PlayStation Move support was recently added into Blue Toad Murder Files, and once again Move proves to be triumphant over the DualShock controller. The basic point-and-click is a given for Move as moving the onscreen cursor around the screen and selecting icons with the Move is easy and completely natural. Where Move really triumphs here is within the puzzles: racing the clock along with manoeuvring puzzle pieces means that the scrolling action allowed by the DualShock controller can really slow you down and frustrate at times. However, the Move controller with its cursor allows for quicker point and click manoeuvring making those gold ribbons and trophies much easier to obtain. Some puzzles have many different areas that can be selected and sometimes at angles, which creates an even larger problem as only up and down inputs are allowed, and fumbling with the DualShock controls at times can create time constraint issues that will keep some from obtaining gold medals. Utilising the cursor with Move eliminates the control issues of the DualShock and makes solving the puzzles more intuitive and fun.
Blue Toad Murder Files does have its faults, and sadly a few of them are major. The cast of characters and amazing narration is extremely captivating and pulls gamers into the story, but then at times the sudden stop to solve another puzzle ruins the pacing. Gameplay is little more than puzzle solving, and the puzzles range from simple to infuriatingly difficult, and even some of the sharpest puzzle solvers will be finding themselves selecting the “Give Up” button a few times, especially in the later episodes. This brings another glaring flaw: regardless if the puzzle is solved correctly or not, the story continues on as if the puzzle was always answered correctly, and this is even true for selecting the culprit at the end of each episode. Outside of the narrator's scolding for wrong, the only incentive to answer the puzzles correctly is for either Trophies, or just for pride.
There's a multiplayer mode included for up to four players but it isn’t anything to speak of either, as players take turns solving puzzles as they come along instead of both attempting to solve each puzzle. We found playing single player with multiple players all pitching in to solve the puzzles to be the preferred multiplayer experience here. Lastly, the puzzles stay the exact same when replayed, which severely diminishes the games replay value.
Blue Toad Murder Files is a charming game full of deceptive puzzles to solve and a great cast of characters to interact with. Even with its faults, the eccentric characters and hilarious narrator prevail and make the trip through the English village of Little Riddle an enjoyable experience.
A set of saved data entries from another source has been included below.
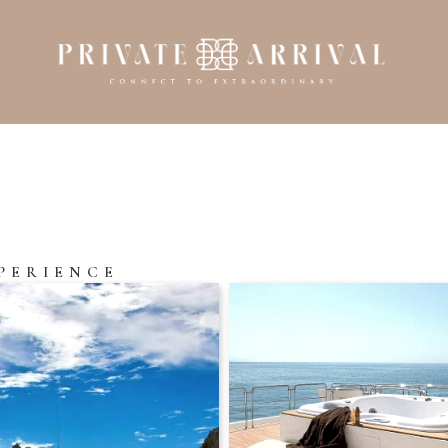
PERIENCE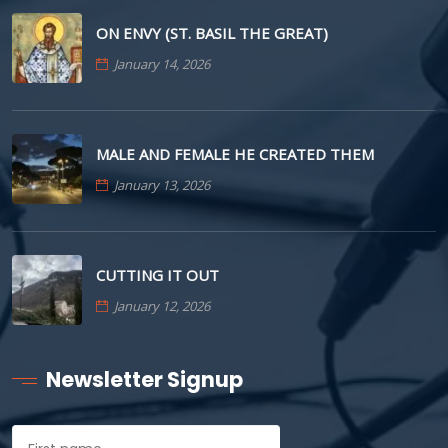
ON ENVY (ST. BASIL THE GREAT)
January 14, 2026
MALE AND FEMALE HE CREATED THEM
January 13, 2026
CUTTING IT OUT
January 12, 2026
Newsletter Signup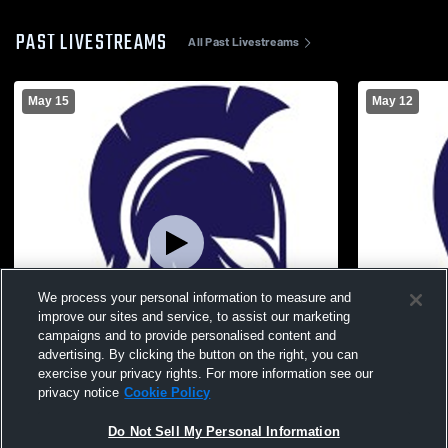
PAST LIVESTREAMS
All Past Livestreams
May 15
May 12
We process your personal information to measure and
improve our sites and service, to assist our marketing
campaigns and to provide personalised content and
advertising. By clicking the button on the right, you can
exercise your privacy rights. For more information see our
W 3
-
0
W 3
-
1
privacy notice
Cookie Policy
Fourth Baptist Christian School vs
Fourth Bapt
Do Not Sell My Personal Information
Cambridge Christian School Mens Varsity
Christian - 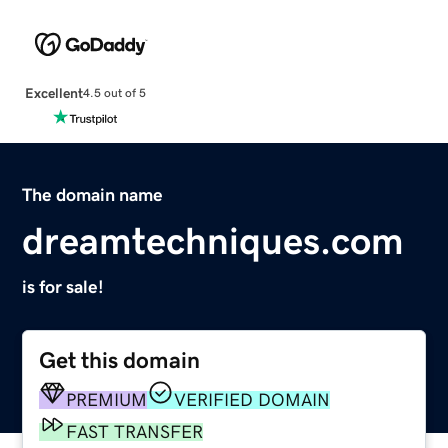
Excellent
4.5 out of 5
The domain name
dreamtechniques.com
is for sale!
Get this domain
PREMIUM
VERIFIED DOMAIN
FAST TRANSFER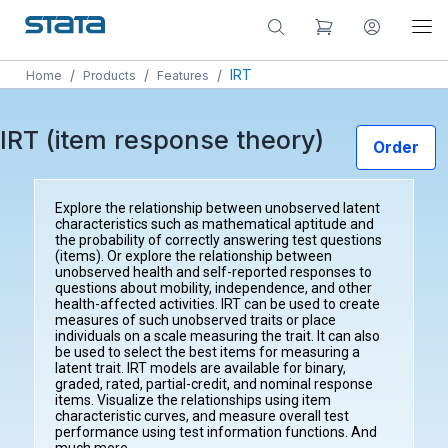
/
/
/
IRT
Home
Products
Features
IRT (item response theory)
Order
Explore the relationship between unobserved latent
characteristics such as mathematical aptitude and
the probability of correctly answering test questions
(items). Or explore the relationship between
unobserved health and self-reported responses to
questions about mobility, independence, and other
health-affected activities. IRT can be used to create
measures of such unobserved traits or place
individuals on a scale measuring the trait. It can also
be used to select the best items for measuring a
latent trait. IRT models are available for binary,
graded, rated, partial-credit, and nominal response
items. Visualize the relationships using item
characteristic curves, and measure overall test
performance using test information functions. And
much more.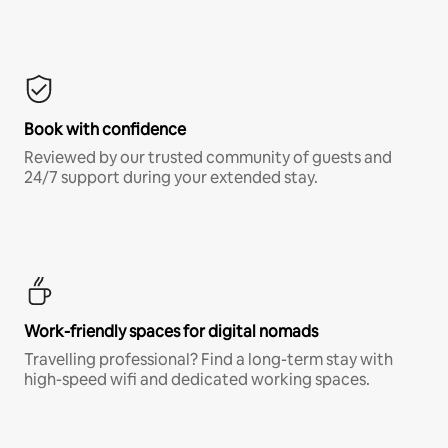
Book with confidence
Reviewed by our trusted community of guests and
24/7 support during your extended stay.
Work-friendly spaces for digital nomads
Travelling professional? Find a long-term stay with
high-speed wifi and dedicated working spaces.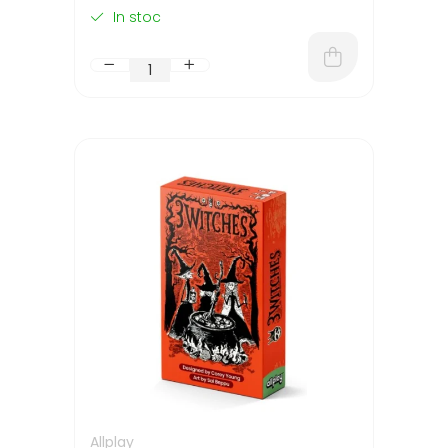
In stoc
Allplay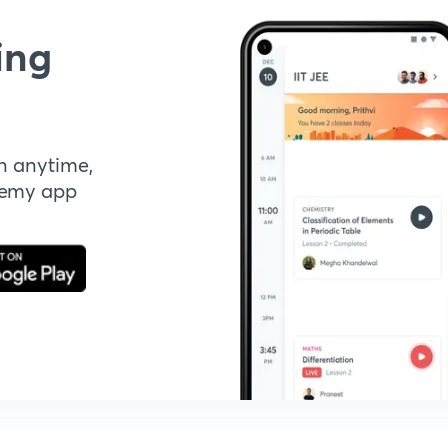
ing
n anytime,
demy app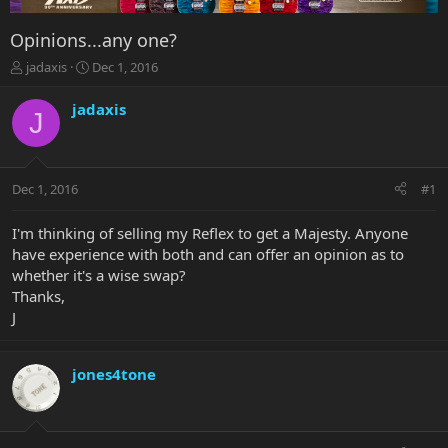
Opinions...any one?
T
S
jadaxis
Dec 1, 2016
h
t
r
a
jadaxis
J
e
r
a
t
d
d
s
a
Dec 1, 2016
#1
t
t
a
e
r
I'm thinking of selling my Reflex to get a Majesty. Anyone
t
have experience with both and can offer an opinion as to
e
whether it's a wise swap?
r
Thanks,
J
jones4tone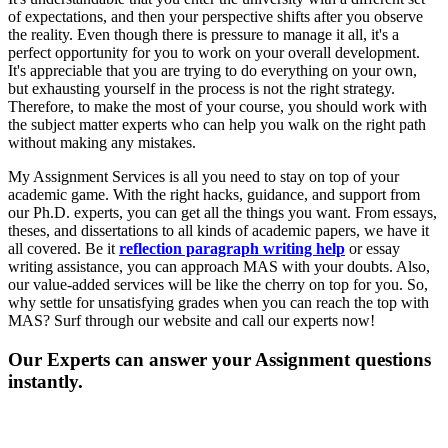
of expectations, and then your perspective shifts after you observe
the reality. Even though there is pressure to manage it all, it's a
perfect opportunity for you to work on your overall development.
It's appreciable that you are trying to do everything on your own,
but exhausting yourself in the process is not the right strategy.
Therefore, to make the most of your course, you should work with
the subject matter experts who can help you walk on the right path
without making any mistakes.
My Assignment Services is all you need to stay on top of your
academic game. With the right hacks, guidance, and support from
our Ph.D. experts, you can get all the things you want. From essays,
theses, and dissertations to all kinds of academic papers, we have it
all covered. Be it
reflection paragraph writing help
or essay
writing assistance, you can approach MAS with your doubts. Also,
our value-added services will be like the cherry on top for you. So,
why settle for unsatisfying grades when you can reach the top with
MAS? Surf through our website and call our experts now!
Our Experts can answer your Assignment questions
instantly.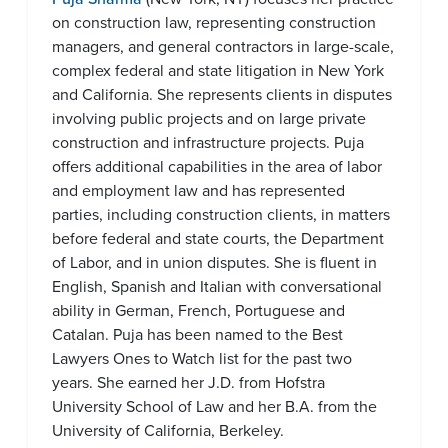
on construction law, representing construction
managers, and general contractors in large-scale,
complex federal and state litigation in New York
and California. She represents clients in disputes
involving public projects and on large private
construction and infrastructure projects. Puja
offers additional capabilities in the area of labor
and employment law and has represented
parties, including construction clients, in matters
before federal and state courts, the Department
of Labor, and in union disputes. She is fluent in
English, Spanish and Italian with conversational
ability in German, French, Portuguese and
Catalan. Puja has been named to the Best
Lawyers Ones to Watch list for the past two
years. She earned her J.D. from Hofstra
University School of Law and her B.A. from the
University of California, Berkeley.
Negative consequences for incorrectly answered puzzles and branching story paths, which have become a staple of current games of today, could have possibly taken Blue Toad Murder files into one of the top-tier titles on PlayStation Network.
Hints at a sequel find us hoping that Relentless Software fix the present issues and build on the fantastic groundwork they have created with Little Riddle, but as it stands it's well worth taking a trip through this eccentric village.